Copy the entries below exactly; any picture among them should be left out.

Page segmentation data:
<<<<

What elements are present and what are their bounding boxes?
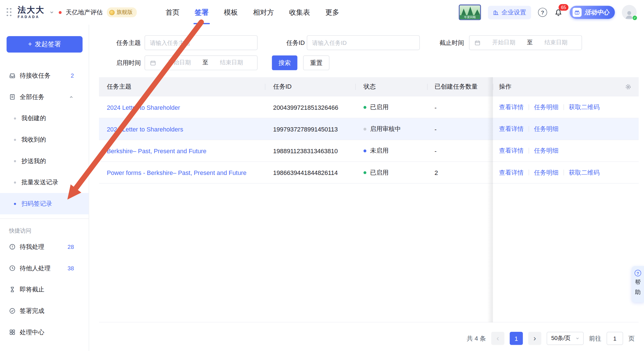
next-page-button[interactable]: › [528,332,542,345]
task-detail-link[interactable]: 任务明细 [534,125,558,133]
app-grid-menu-icon[interactable] [6,8,12,17]
count-cell: - [427,126,493,133]
nav-templates[interactable]: 模板 [224,8,238,17]
get-qrcode-link[interactable]: 获取二维码 [569,168,600,176]
table-row: Berkshire– Past, Present and Future 1988… [99,140,639,162]
page-size-value: 50条/页 [551,335,571,342]
column-settings-icon[interactable] [625,83,632,90]
count-badge: 2 [71,72,74,79]
quick-item-processing-center[interactable]: 处理中心 [0,322,89,343]
create-sign-label: 发起签署 [35,40,61,49]
view-details-link[interactable]: 查看详情 [499,168,523,176]
chevron-up-icon [69,94,74,100]
plan-badge-label: 旗舰版 [117,9,133,16]
bullet-icon [14,160,16,162]
quick-item-pending-others[interactable]: 待他人处理 38 [0,258,89,279]
page-size-select[interactable]: 50条/页 [547,332,584,345]
search-button[interactable]: 搜索 [272,55,297,70]
status-cell: 未启用 [355,147,427,155]
nav-counterparty[interactable]: 相对方 [253,8,274,17]
sidebar: + 发起签署 待接收任务 2 全部任务 [0,25,89,351]
bullet-icon [14,181,16,183]
actions-cell: 查看详情 任务明细 [493,147,639,155]
task-subject-label: 任务主题 [116,35,141,50]
create-sign-button[interactable]: + 发起签署 [6,36,82,52]
sidebar-item-all-tasks[interactable]: 全部任务 [0,86,89,108]
reset-button[interactable]: 重置 [303,55,329,70]
sidebar-item-created-by-me[interactable]: 我创建的 [0,108,89,129]
sidebar-item-cc-to-me[interactable]: 抄送我的 [0,150,89,172]
task-detail-link[interactable]: 任务明细 [534,168,558,176]
year-review-banner[interactable]: 年度回顾 [459,5,481,20]
sidebar-item-scan-sign-records[interactable]: 扫码签记录 [0,193,89,214]
sidebar-item-label: 全部任务 [20,93,69,101]
deadline-range-picker[interactable]: 开始日期 至 结束日期 [469,35,582,50]
org-name[interactable]: 天亿地产评估 [66,8,103,16]
nav-sign[interactable]: 签署 [195,8,209,17]
view-details-link[interactable]: 查看详情 [499,125,523,133]
prev-page-button[interactable]: ‹ [491,332,505,345]
table-header: 任务主题 任务ID 状态 已创建任务数量 操作 [99,77,639,96]
calendar-icon [150,60,156,66]
range-separator: 至 [203,59,208,67]
sidebar-item-bulk-send-records[interactable]: 批量发送记录 [0,172,89,193]
task-id-cell: 1988911238313463810 [265,147,355,154]
notifications-button[interactable]: 65 [554,8,563,17]
logo-title: 法大大 [18,6,45,14]
nav-collection-forms[interactable]: 收集表 [289,8,310,17]
nav-home[interactable]: 首页 [166,8,179,17]
help-widget[interactable]: ? 帮 助 [632,266,644,302]
status-dot [363,149,366,152]
current-page-button[interactable]: 1 [510,332,523,345]
column-divider [493,84,493,90]
fadada-logo[interactable]: 法大大 FADADA [18,6,45,19]
avatar[interactable]: ✓ [622,5,636,19]
enable-time-range-picker[interactable]: 开始日期 至 结束日期 [144,55,257,70]
inbox-tray-icon [9,72,16,79]
task-subject-link[interactable]: Power forms - Berkshire– Past, Present a… [107,169,246,176]
task-subject-link[interactable]: 2024 Letter to Shareholders [107,126,183,133]
goto-page-input[interactable] [607,332,623,345]
task-detail-link[interactable]: 任务明细 [534,103,558,111]
task-subject-link[interactable]: 2024 Letter to Shareholder [107,104,180,111]
quick-access-list: 待我处理 28 待他人处理 38 即将截止 签署完成 [0,236,89,343]
actions-cell: 查看详情 任务明细 获取二维码 [493,103,639,111]
task-subject-input[interactable] [144,35,257,50]
notification-count-badge: 65 [558,4,568,10]
org-switch-chevron-icon[interactable] [49,9,54,15]
table-row: Power forms - Berkshire– Past, Present a… [99,162,639,183]
quick-item-expiring-soon[interactable]: 即将截止 [0,279,89,300]
bullet-icon [14,203,16,205]
calendar-icon [474,40,481,46]
end-date-placeholder: 结束日期 [535,39,577,46]
bullet-icon [14,139,16,141]
start-date-placeholder: 开始日期 [159,59,200,67]
task-detail-link[interactable]: 任务明细 [534,147,558,155]
help-icon[interactable]: ? [538,8,547,17]
plus-icon: + [28,41,32,48]
status-dot [363,106,366,109]
pagination: 共 4 条 ‹ 1 › 50条/页 前往 页 [467,332,635,345]
count-badge: 38 [67,265,74,271]
sidebar-item-label: 抄送我的 [21,157,74,165]
action-separator [529,126,529,132]
nav-more[interactable]: 更多 [325,8,339,17]
status-text: 已启用 [370,168,388,176]
sidebar-item-pending-receive[interactable]: 待接收任务 2 [0,65,89,86]
activity-center-button[interactable]: 活动中心 [570,6,615,19]
sidebar-item-received-by-me[interactable]: 我收到的 [0,129,89,150]
view-details-link[interactable]: 查看详情 [499,103,523,111]
task-id-input[interactable] [307,35,420,50]
hourglass-icon [9,286,16,293]
view-details-link[interactable]: 查看详情 [499,147,523,155]
enterprise-settings-button[interactable]: 企业设置 [488,6,531,19]
quick-item-label: 即将截止 [20,286,74,293]
quick-item-sign-completed[interactable]: 签署完成 [0,300,89,322]
sidebar-item-label: 待接收任务 [20,72,71,80]
task-id-cell: 1986639441844826114 [265,169,355,176]
get-qrcode-link[interactable]: 获取二维码 [569,103,600,111]
quick-item-pending-me[interactable]: 待我处理 28 [0,236,89,258]
status-dot [363,171,366,174]
task-subject-link[interactable]: Berkshire– Past, Present and Future [107,147,206,154]
col-header-task-id: 任务ID [265,83,355,91]
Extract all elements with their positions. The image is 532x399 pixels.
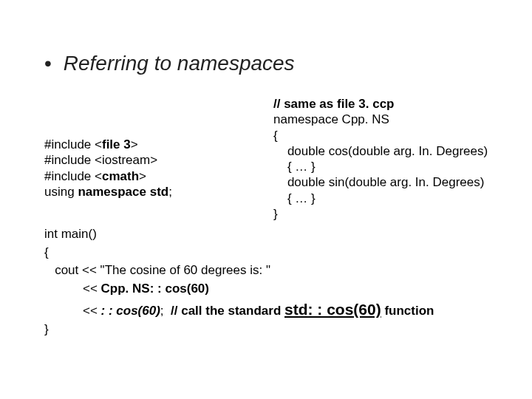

>>>>

RESPONSE TO THE EXERCISE
What elements are present and what are their bounding boxes?
next-page-button[interactable]: › [528,332,542,345]
task-detail-link[interactable]: 任务明细 [534,125,558,133]
app-grid-menu-icon[interactable] [6,8,12,17]
count-cell: - [427,126,493,133]
nav-templates[interactable]: 模板 [224,8,238,17]
get-qrcode-link[interactable]: 获取二维码 [569,168,600,176]
table-row: Berkshire– Past, Present and Future 1988… [99,140,639,162]
page-size-value: 50条/页 [551,335,571,342]
column-settings-icon[interactable] [625,83,632,90]
count-badge: 2 [71,72,74,79]
quick-item-processing-center[interactable]: 处理中心 [0,322,89,343]
create-sign-label: 发起签署 [35,40,61,49]
view-details-link[interactable]: 查看详情 [499,168,523,176]
chevron-up-icon [69,94,74,100]
plan-badge-label: 旗舰版 [117,9,133,16]
bullet-icon [14,160,16,162]
quick-item-pending-others[interactable]: 待他人处理 38 [0,258,89,279]
page-size-select[interactable]: 50条/页 [547,332,584,345]
search-button[interactable]: 搜索 [272,55,297,70]
status-cell: 未启用 [355,147,427,155]
nav-counterparty[interactable]: 相对方 [253,8,274,17]
sidebar: + 发起签署 待接收任务 2 全部任务 [0,25,89,351]
bullet-icon [14,181,16,183]
actions-cell: 查看详情 任务明细 [493,147,639,155]
task-subject-label: 任务主题 [116,35,141,50]
create-sign-button[interactable]: + 发起签署 [6,36,82,52]
sidebar-item-all-tasks[interactable]: 全部任务 [0,86,89,108]
reset-button[interactable]: 重置 [303,55,329,70]
sidebar-item-created-by-me[interactable]: 我创建的 [0,108,89,129]
sidebar-item-cc-to-me[interactable]: 抄送我的 [0,150,89,172]
task-detail-link[interactable]: 任务明细 [534,168,558,176]
year-review-banner[interactable]: 年度回顾 [459,5,481,20]
sidebar-item-scan-sign-records[interactable]: 扫码签记录 [0,193,89,214]
sidebar-item-label: 全部任务 [20,93,69,101]
deadline-range-picker[interactable]: 开始日期 至 结束日期 [469,35,582,50]
org-name[interactable]: 天亿地产评估 [66,8,103,16]
nav-sign[interactable]: 签署 [195,8,209,17]
view-details-link[interactable]: 查看详情 [499,125,523,133]
prev-page-button[interactable]: ‹ [491,332,505,345]
table-header: 任务主题 任务ID 状态 已创建任务数量 操作 [99,77,639,96]
calendar-icon [150,60,156,66]
range-separator: 至 [203,59,208,67]
sidebar-item-bulk-send-records[interactable]: 批量发送记录 [0,172,89,193]
task-id-cell: 1988911238313463810 [265,147,355,154]
notifications-button[interactable]: 65 [554,8,563,17]
logo-title: 法大大 [18,6,45,14]
nav-collection-forms[interactable]: 收集表 [289,8,310,17]
nav-home[interactable]: 首页 [166,8,179,17]
help-widget[interactable]: ? 帮 助 [632,266,644,302]
status-dot [363,149,366,152]
current-page-button[interactable]: 1 [510,332,523,345]
column-divider [493,84,493,90]
fadada-logo[interactable]: 法大大 FADADA [18,6,45,19]
avatar[interactable]: ✓ [622,5,636,19]
enable-time-range-picker[interactable]: 开始日期 至 结束日期 [144,55,257,70]
inbox-tray-icon [9,72,16,79]
task-subject-link[interactable]: Power forms - Berkshire– Past, Present a… [107,169,246,176]
task-subject-link[interactable]: 2024 Letter to Shareholders [107,126,183,133]
goto-page-input[interactable] [607,332,623,345]
task-detail-link[interactable]: 任务明细 [534,103,558,111]
task-subject-link[interactable]: 2024 Letter to Shareholder [107,104,180,111]
quick-access-list: 待我处理 28 待他人处理 38 即将截止 签署完成 [0,236,89,343]
actions-cell: 查看详情 任务明细 获取二维码 [493,103,639,111]
task-subject-input[interactable] [144,35,257,50]
notification-count-badge: 65 [558,4,568,10]
org-switch-chevron-icon[interactable] [49,9,54,15]
table-row: Power forms - Berkshire– Past, Present a… [99,162,639,183]
quick-item-expiring-soon[interactable]: 即将截止 [0,279,89,300]
bullet-icon [14,203,16,205]
calendar-icon [474,40,481,46]
end-date-placeholder: 结束日期 [535,39,577,46]
bullet-icon [14,139,16,141]
start-date-placeholder: 开始日期 [159,59,200,67]
task-detail-link[interactable]: 任务明细 [534,147,558,155]
help-icon[interactable]: ? [538,8,547,17]
plus-icon: + [28,41,32,48]
status-dot [363,106,366,109]
pagination: 共 4 条 ‹ 1 › 50条/页 前往 页 [467,332,635,345]
count-badge: 38 [67,265,74,271]
sidebar-item-label: 抄送我的 [21,157,74,165]
action-separator [529,126,529,132]
nav-more[interactable]: 更多 [325,8,339,17]
status-text: 已启用 [370,168,388,176]
sidebar-item-pending-receive[interactable]: 待接收任务 2 [0,65,89,86]
activity-center-button[interactable]: 活动中心 [570,6,615,19]
sidebar-item-received-by-me[interactable]: 我收到的 [0,129,89,150]
view-details-link[interactable]: 查看详情 [499,103,523,111]
task-id-input[interactable] [307,35,420,50]
hourglass-icon [9,286,16,293]
view-details-link[interactable]: 查看详情 [499,147,523,155]
enterprise-settings-button[interactable]: 企业设置 [488,6,531,19]
quick-item-label: 即将截止 [20,286,74,293]
quick-item-sign-completed[interactable]: 签署完成 [0,300,89,322]
sidebar-item-label: 待接收任务 [20,72,71,80]
task-id-cell: 1986639441844826114 [265,169,355,176]
get-qrcode-link[interactable]: 获取二维码 [569,103,600,111]
quick-item-pending-me[interactable]: 待我处理 28 [0,236,89,258]
status-dot [363,171,366,174]
task-subject-link[interactable]: Berkshire– Past, Present and Future [107,147,206,154]
col-header-task-id: 任务ID [265,83,355,91]
Extract all elements with their positions. The image is 532x399 pixels.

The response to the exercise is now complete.